Does Barth pass his own test? Does this recapitulation of the fourfold forensic statement in cultic terms work? Does Barth’s conceptual statement of the work of Christ have the adaptability to include without reduction the Biblical imagery of sacrifice? Overall, Barth passes his own test. The conceptual re-description of cultic imagery logically parallels the forensic treatment yet brings its own insights on the matter. The fulfillment of the Old Testament priestly office and the logic of the hapax are particular contributions of the Epistle to the Hebrews that stand outside the forensic image set. Barth displays the substitutionary thinking at work in both sets of images, without reducing one to the other or both to some independent theory of substitution. The adaptability of the forensic statement to cultic language verifies its exegetical adequacy.

            However, one particular insight from the Epistle to the Hebrews is left out. In contrast to its forensic counterpart, the cultic narration of the work of Christ assigns great significance to the location of its execution. The true priest sacrifices in the true tabernacle. This locative element is crucial to the rhetoric of Hebrews. A contributing factor in the universal efficacy of the sacrifice of Jesus is his entrance into the heavenly tabernacle. He enacts an eternal sacrifice once-for-all by entering the more perfect tabernacle through his own blood, according to Hebrews 9:11-12 – a verse Barth cites but does not quote (277). Of course, the rhetoric of Hebrews raises the question of how the historic event of the cross can be regarded as taking place in heaven. The author of Hebrews does make mention of the eternal Spirit who may function as the point of connection between Golgotha and the heavenly tabernacle (Hebrews 9:14). Also, Hebrews places heavy emphasis on the exaltation of Christ, especially in chapter one.[2]

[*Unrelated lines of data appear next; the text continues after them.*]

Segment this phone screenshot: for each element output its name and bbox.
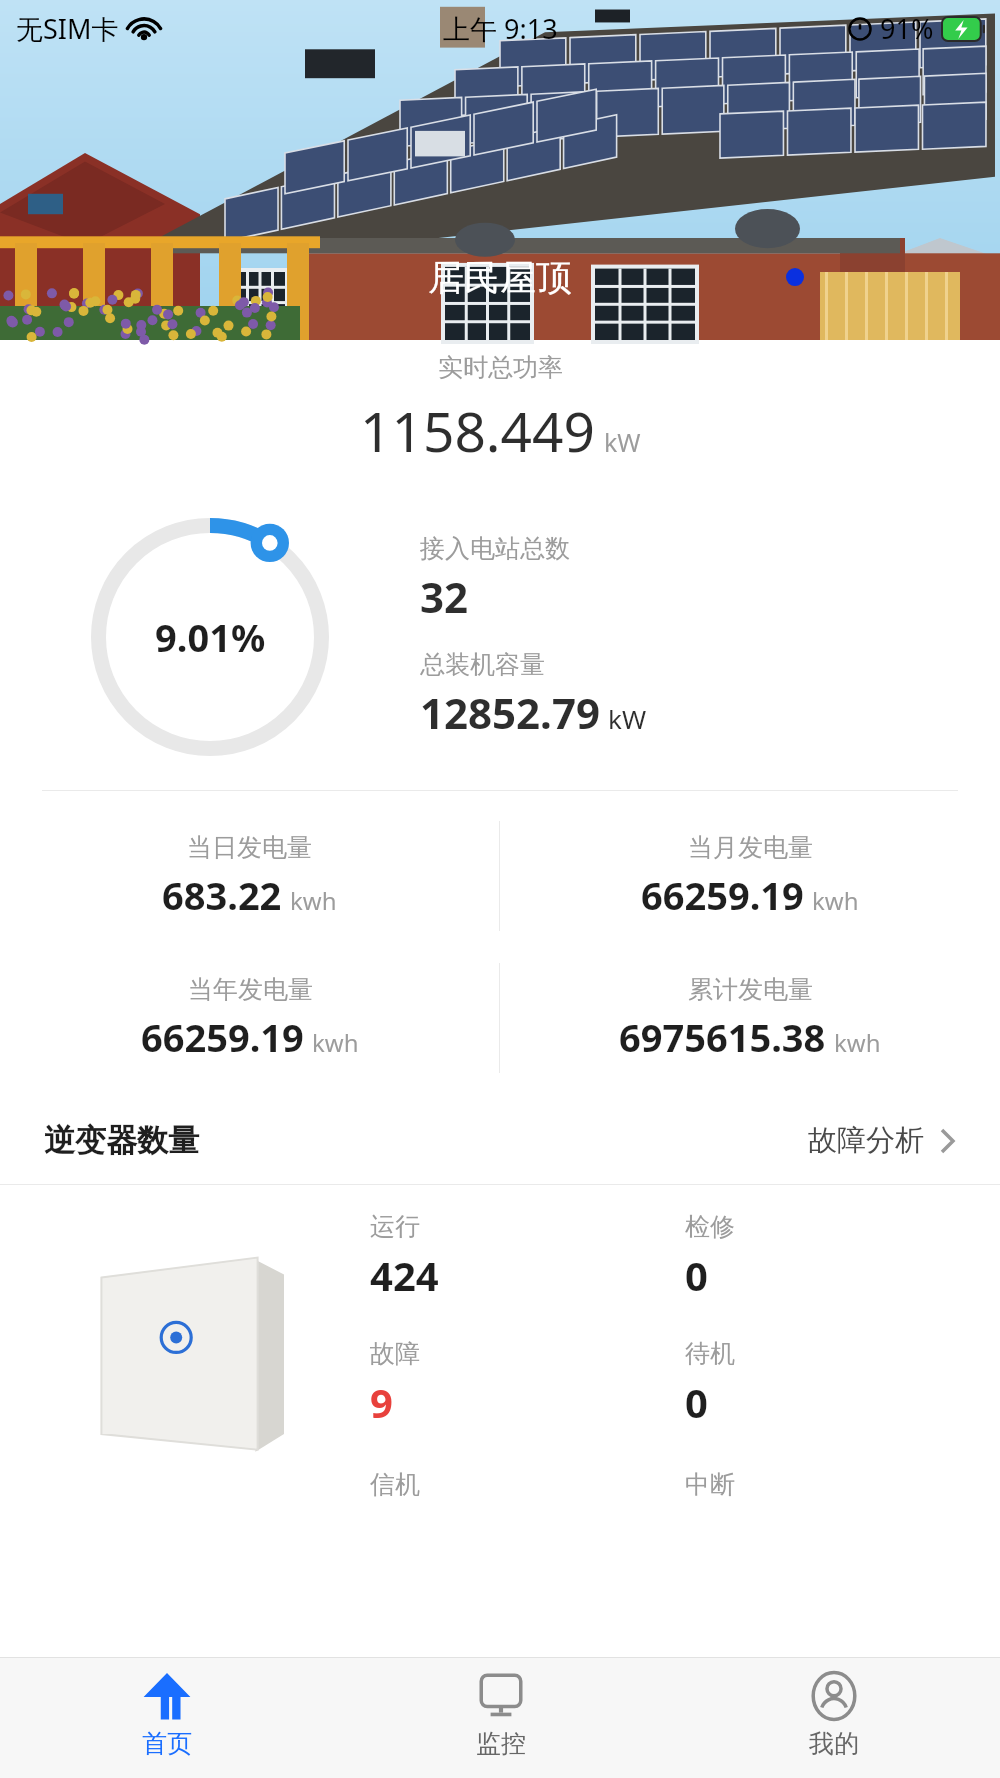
button[interactable]: 逆变器数量	[0, 1115, 1000, 1166]
staticText: 待机	[685, 1338, 735, 1369]
staticText: 我的	[809, 1728, 859, 1759]
staticText: 9.01%	[155, 611, 266, 663]
staticText: 接入电站总数	[420, 533, 570, 564]
staticText: 66259.19	[641, 869, 804, 921]
staticText: kW	[604, 425, 641, 459]
staticText: 上午 9:13	[443, 10, 558, 47]
staticText: 9	[370, 1375, 393, 1429]
staticText: 0	[685, 1248, 708, 1302]
staticText: kwh	[812, 884, 859, 917]
staticText: 当日发电量	[187, 832, 312, 863]
staticText: 32	[420, 568, 469, 625]
staticText: 实时总功率	[438, 352, 563, 383]
staticText: 中断	[685, 1469, 735, 1500]
staticText: 91%	[880, 10, 934, 47]
staticText: 首页	[142, 1728, 192, 1759]
staticText: 累计发电量	[688, 974, 813, 1005]
staticText: 逆变器数量	[44, 1121, 199, 1160]
staticText: 1158.449	[360, 393, 595, 468]
staticText: 683.22	[162, 869, 282, 921]
staticText: 检修	[685, 1211, 735, 1242]
staticText: 当月发电量	[688, 832, 813, 863]
button[interactable]: 监控	[334, 1658, 667, 1778]
staticText: 总装机容量	[420, 649, 545, 680]
staticText: 当年发电量	[188, 974, 313, 1005]
staticText: 66259.19	[141, 1011, 304, 1063]
staticText: 居民屋顶	[428, 255, 572, 300]
staticText: kwh	[290, 884, 337, 917]
button[interactable]: 首页	[0, 1658, 334, 1778]
staticText: 6975615.38	[619, 1011, 826, 1063]
staticText: 监控	[476, 1728, 526, 1759]
staticText: 0	[685, 1375, 708, 1429]
staticText: kwh	[312, 1026, 359, 1059]
staticText: 故障	[370, 1338, 420, 1369]
staticText: 运行	[370, 1211, 420, 1242]
button[interactable]: 我的	[667, 1658, 1000, 1778]
other: 故障分析	[940, 1127, 956, 1155]
staticText: 无SIM卡	[16, 10, 119, 47]
staticText: 信机	[370, 1469, 420, 1500]
staticText: kW	[608, 701, 647, 736]
staticText: 12852.79	[420, 684, 600, 741]
staticText: 424	[370, 1248, 439, 1302]
staticText: kwh	[834, 1026, 881, 1059]
staticText: 故障分析	[808, 1122, 924, 1159]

            Pointing out this blind-spot in Barth’s exposition does not undermine his overall success in recasting his forensic statement in cultic terms. In a more extended treatment, there is nothing that would prevent Barth from including the heavenly tabernacle. The fine-print section that contains Barth’s use of Hebrews is admittedly small and secondary compared with the detailed discussion preceding it. The absence of this element is not caused by a forensic reduction of cultic imagery; rather, it is a result of the prior decision to favor forensic imagery. At the beginning of this fine-print section, Barth attempts to justify his preference: “If we ourselves have refrained from presenting the whole in this [cultic] framework it is for two reasons. First, and quite simply, material which is already difficult would have been made even more difficult by trying to understand it in a form which is now rather remote from us. Second, and above all, we are able to see the matter better and more distinctly and more comprehensively under the four selected concepts taken from the forensic area of biblical thinking than would have been possible even at the very best if we had committed ourselves radically to a cultic view” (275). Are these reasons true and good? Let us consider each in turn.

In a rare moment of sensitivity to cultural relevance, Barth’s first reason for subordinating cultic imagery is its hermeneutical distance from our modern world. This cultural distance is true enough. But is it a good enough reason to favor forensic imagery? Could it be that the modern notion of law creates a different kind of hermeneutical problem: that of redefinition (a task familiar to Barth)? Could it be that the remoteness of cultic imagery contributes to its rhetorical power? Do not the deep Old Testament roots of cultic language count in its favor?

Barth’s second reason for favoring forensic over cultic imagery is its conceptual clarity and comprehensiveness. If this were true, then it would certainly be a good enough reason to select forensic metaphors as the primary image set. The most clear and comprehensive image is best suited for conceptual re-description. But is this claim true? Are forensic metaphors the clearest? Are they the most comprehensive? To a certain extent, clarity is in the eye of the beholder. Thus the cultural distance factor identified by the first reason comes back into play. Comprehensiveness, however, is a more objective criterion. Is it true that cultic imagery is less comprehensive? Does not the breadth of its use in the Bible and tradition (including especially John Calvin) bear witness to its scope? Does the previously mentioned significance of place (heavenly tabernacle) indicate a potentially more comprehensive treatment? Does the concept of a scapegoat, not mentioned in Hebrews but examined by Barth in CD II/2, add to its richness?

These questions of justification ought to be left open for those who seek to learn to read Scripture theologically from Karl Barth. By his procedure of selecting one primary image, he has shown us the better way of relating Biblical imagery and conceptual re-description. He has also displayed that such a procedure need not adumbrate the theological insight of other Biblical images. May we be guided by Barth’s example as we too, with both humility and boldness, conceptually re-narrate the strange new world of the Bible.



[1] Karl Barth, Church Dogmatics IV/1 (Edinburgh: T & T Clark, 1956) 273. Hereafter cited in-text.

[2] See Kenneth L. Schenck, Understanding the Book of Hebrews: The Story Behind the Sermon (Westminster John Knox, 2003) pp. 40-55.